New ship orders placed at Japanese yards fell by 80% during H1 2016 compared to H1 2015, according to data from the Japan Ship Exporters' Association (JSEA).
According to ALIBRA Weekly Market Report , this is the worst decline since the autumn of 2008 in terms of gross tonnage.
Yoshikazu Nakaya, a shipping analyst with Mizuho Bank, told Nikkei the current slump is "worse than the one following the global financial crisis” and thinks Japan’s shipbuilding industry “won't recover until 2021”.

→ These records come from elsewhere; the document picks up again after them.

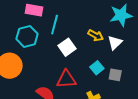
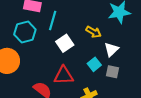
white triangle: (115, 43) -> (111, 49), moved

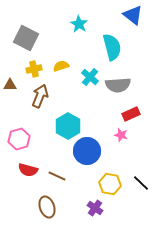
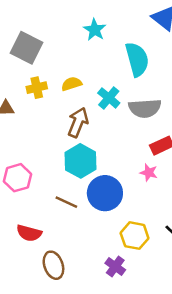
brown arrow: (40, 96) -> (78, 122), moved
red semicircle: (28, 170) -> (29, 233), moved
brown line: (57, 176) -> (66, 202), moved

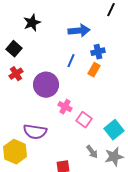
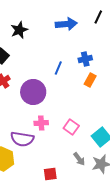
blue arrow: (79, 31) -> (66, 24), moved
orange rectangle: (94, 70) -> (90, 80), moved
pink cross: (65, 107) -> (41, 123), moved, turned -32

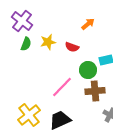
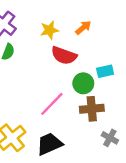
yellow star: (48, 42) -> (49, 30), moved
red semicircle: (72, 47) -> (64, 55), size x1.5

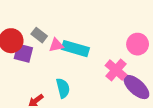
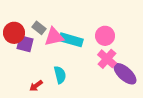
pink circle: (138, 44) -> (105, 36), moved
pink triangle: (56, 45) -> (54, 37), size x1.5

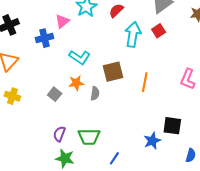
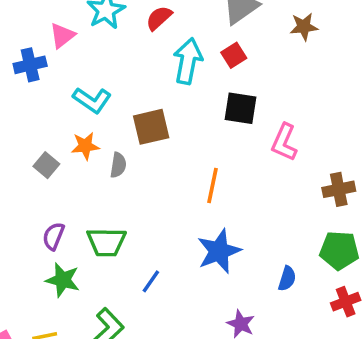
orange line: (145, 82) -> (212, 186), moved
black square: (172, 126) -> (240, 108), moved
blue star: (152, 141) -> (219, 251), size x1.4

The current orderbook of vessels for export stands at 667 ships, of which 196 (30%) will be delivered this year, JSEA says. Some 227 ships (34%) will be delivered in 2017 and 196 (23%) will arrive in 2018.

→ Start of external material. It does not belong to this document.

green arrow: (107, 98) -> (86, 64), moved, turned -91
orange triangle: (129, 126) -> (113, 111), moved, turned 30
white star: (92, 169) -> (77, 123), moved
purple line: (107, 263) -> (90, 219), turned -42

JSEA’s figures, however, pertain only to JSEA member yards building vessels for international clientele. The figures are for only bulk carriers, tankers (including LPG and LNG carriers), general cargo vessels (including containerships) and combination carriers of over 500 gt.
According to Alibra research, another 278 of these vessels are on order for Japanese carriers. Of this number, we estimate around 82% are due for delivery by the end of 2018.
In the meantime, major yards are planning to spend billions of yen on upgrading their facilities and expanding production capacity.
Among them, Japan Marine United and Tsuneishi Shipbuilding are planning to shift production away from bulk carriers in favour of other vessel types such as ultralarge containerships for JMU and mid-size tankers for Tsuneishi.
Japanese shipbuilders saw their combined share of the global shipbuilding market rise to 29% in 2015 from 13% in 2013, thanks to a weak yen and a spike in demand for energy-efficient
The country’s market share is currently around 19%. Japanese yards are reportedly marketing 2018 slots aggressively, and may have to cut prices to keep busy. Will price cuts be enough to tempt new orders from shipowners, who have already had their fingers burned by over-ordering?